I’m not going to spend a lot of time describing the hardware because the machine Google sent me (called the Cr-48) will never be available to the general public. Google commissioned an estimated 60,000 of these laptops which look a lot like the old black Macbooks. It has an excellent keyboard and oversized track pad which, like the Mac, is one giant button. You tap with two fingers to “right click” and drag two fingers to scroll up or down.

From a power-off cold start it takes 15 seconds for the machine to boot up. If you shut the lid, it goes into a sleep mode and wakes up less than a second after you raise the lid. Google says you get eight hours on a single charge and eight days in standby mode. I didn’t test out the battery life but it does seem to be running for a long time since I last charged it.

The device has both WiFi and 3G networking. The 3G, at least on the test machine, works only on the Verizon network. Verizon is offering 100 megabytes of free data per month and a number of other plans starting at $9.99 a day for unlimited use. That free 100 MB may seem like a generous offer but if you use it for more than a couple of hours, you’re likely to speed through it.

Both the keyboard and trackpad on the Google reference machine are excellent. I don’t know what the production machines will look like but, as a touch typist, I’m glad to have a full-sized keyboard on my test machine. What is odd, however, is that there is no caps lock key. Instead there’s a search key which, great surprise, lets you quickly execute a Google search.

The Chrome notebook seemed a bit sluggish to me so I compared it to my Lenovo X300 notebook that runs Windows 7 but has a far more powerful Intel processor.

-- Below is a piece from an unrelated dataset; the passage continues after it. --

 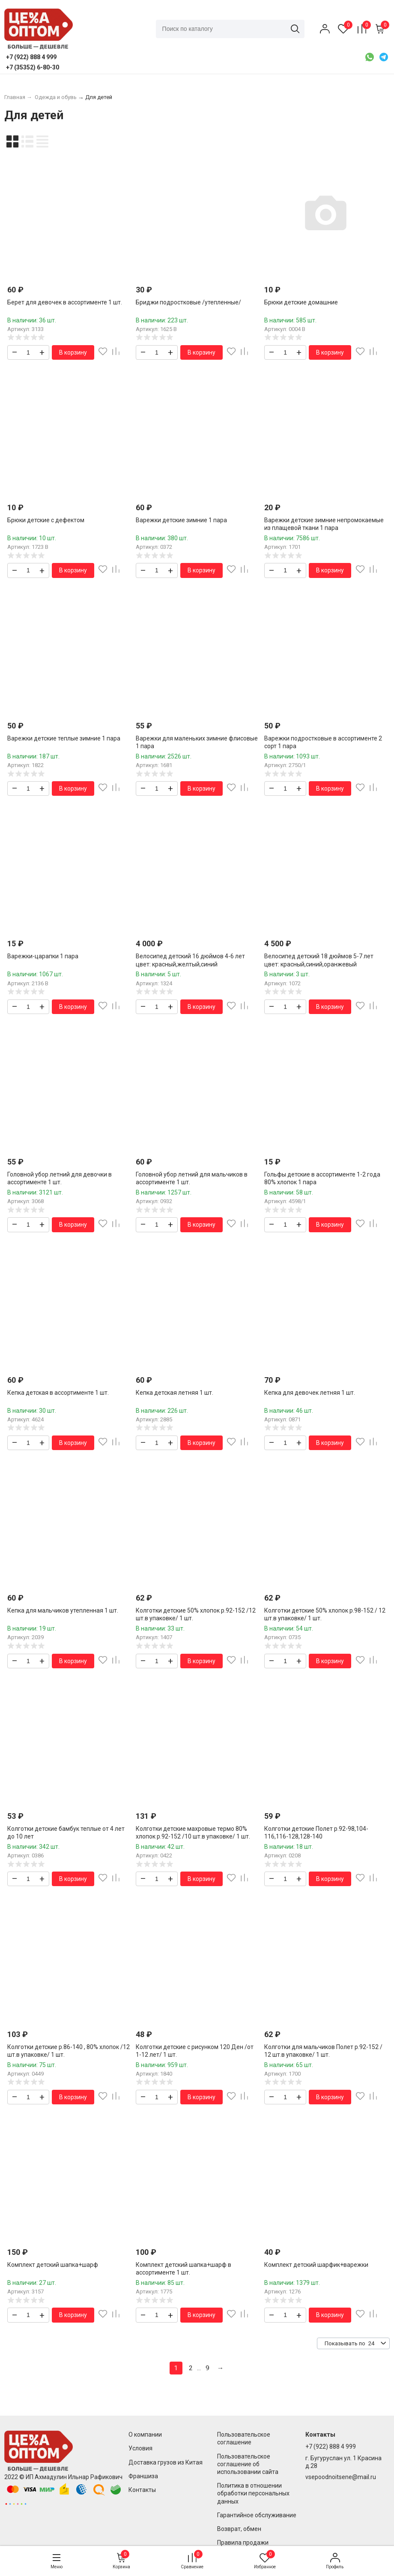 What do you see at coordinates (145, 2434) in the screenshot?
I see `О компании` at bounding box center [145, 2434].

While the Chrome device boots and comes out of sleep mode a lot faster, the Lenovo is noticeably faster loading web pages even though both machines are connected to the same WiFi network.

Apply to Get Your Own Cr-48

Google is making these machines available to reviewers and selected people from companies, non-profits, and government agencies along with some consumers who can apply for the pilot program

Bottom Line

While I’m pleased to see an alternative to Mac and Windows notebooks and agree that many users will probably be happy with a device that can just access the Web and Web apps, I’m not convinced that the Chrome OS will take the world by storm. Unlike my first experiences with the Apple iPad, I’m not even close to falling in love with this new device. It’s useful, but it’s not fun and it’s not able to run many of the applications I depend on. Over time, there will be Web Apps to replace most of the Windows and Mac apps that many of us use, but I’m not sure that a web browser is necessarily the best place to run those apps. Still, hats off to Google for putting effort into this and making thousands of machines available for testing. Also, it’s important to point out that the Chrome OS is still in testing mode. I’m hoping that the commercially available machines from Samsung and Acer will be faster and that the operating system and Chrome browser will be a bit more mature when they finally ship mid-2011.